## PROBLEM DESCRIPTION
Scan the records below. Copy every line in which the word "with" appears.

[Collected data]

^^^^^^^^^^^^^^^^

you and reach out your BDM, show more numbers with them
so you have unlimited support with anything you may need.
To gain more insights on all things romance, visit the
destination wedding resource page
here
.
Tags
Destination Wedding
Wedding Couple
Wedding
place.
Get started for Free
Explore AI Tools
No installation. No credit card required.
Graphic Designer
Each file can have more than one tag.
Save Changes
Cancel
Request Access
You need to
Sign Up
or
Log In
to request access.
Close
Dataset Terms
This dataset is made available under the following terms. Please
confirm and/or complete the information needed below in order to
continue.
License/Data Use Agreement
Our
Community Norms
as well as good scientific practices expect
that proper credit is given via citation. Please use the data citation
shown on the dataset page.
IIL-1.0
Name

^^^^^^^^^^^^^^^^

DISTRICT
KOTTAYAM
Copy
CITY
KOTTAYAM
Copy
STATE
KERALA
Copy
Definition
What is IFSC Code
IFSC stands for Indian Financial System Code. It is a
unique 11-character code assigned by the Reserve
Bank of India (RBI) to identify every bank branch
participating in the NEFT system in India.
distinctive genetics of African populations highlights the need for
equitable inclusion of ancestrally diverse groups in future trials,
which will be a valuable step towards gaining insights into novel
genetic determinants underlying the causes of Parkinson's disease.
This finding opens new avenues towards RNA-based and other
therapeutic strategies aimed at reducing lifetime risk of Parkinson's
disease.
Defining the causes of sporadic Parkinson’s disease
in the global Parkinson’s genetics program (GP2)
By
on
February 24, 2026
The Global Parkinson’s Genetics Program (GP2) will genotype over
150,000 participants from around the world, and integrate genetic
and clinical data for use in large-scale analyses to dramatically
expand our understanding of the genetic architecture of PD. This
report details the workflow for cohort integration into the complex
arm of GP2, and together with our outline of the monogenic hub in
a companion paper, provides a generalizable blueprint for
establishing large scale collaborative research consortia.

^^^^^^^^^^^^^^^^

## RESULT FOR THIS EXERCISE
you and reach out your BDM, show more numbers with them
so you have unlimited support with anything you may need.
arm of GP2, and together with our outline of the monogenic hub in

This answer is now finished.